Monsun in Indien: Dutzende tot

9. August 2019, 13:46 Uhr
Ein Mann watet durch eine überflutete Strasse in der Stadt Kochi im Bundesstaat Kerala.
Ein Mann watet durch eine überflutete Strasse in der Stadt Kochi im Bundesstaat Kerala.
© Keystone/EPA/PRAKASH ELAMAKKARA
Heftiger Monsun-Regen hat in Südindien mehr als 60 Menschen das Leben gekostet. Sie ertranken in überfluteten Gebieten, wurden von Wassermassen mitgerissen oder unter Trümmern einstürzender Gebäude begraben.

Das berichteten Katastrophenschutzmitarbeiter in den betroffenen Bundesstaaten Kerala, Maharashtra und Karnataka am Freitag der Deutschen Presse-Agentur. Auch der internationale Flughafen Kochi im Bundesstaat Kerala ist überflutet und soll bis Sonntagnachmittag (Ortszeit) geschlossen bleiben, hiess es auf der Internetseite des Airports.

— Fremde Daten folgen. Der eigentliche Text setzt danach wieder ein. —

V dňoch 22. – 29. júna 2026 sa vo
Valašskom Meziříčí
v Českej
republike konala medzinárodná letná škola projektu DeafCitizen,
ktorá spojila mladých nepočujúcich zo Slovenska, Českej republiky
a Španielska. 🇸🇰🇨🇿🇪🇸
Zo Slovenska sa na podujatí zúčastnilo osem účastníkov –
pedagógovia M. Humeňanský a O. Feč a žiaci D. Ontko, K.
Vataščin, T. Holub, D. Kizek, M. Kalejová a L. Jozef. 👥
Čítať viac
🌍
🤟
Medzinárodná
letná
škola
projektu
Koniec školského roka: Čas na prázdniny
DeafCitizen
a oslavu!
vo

Zudem sollen Schulen in ganzen Bundesstaat Kerala mit seinen mehr als 30 Millionen Einwohnern am Freitag geschlossen bleiben, schrieben lokale Medien. Zehntausende Menschen mussten in den vergangenen Tagen vor den Fluten fliehen.

Die Monsunzeit dauert in Südasien gewöhnlich bis September. Zwar ist der Regen für die Landwirtschaft lebenswichtig - er richtet aber auch immer wieder grossen Schaden an. Jedes Jahr kommen dabei Hunderte Menschen ums Leben.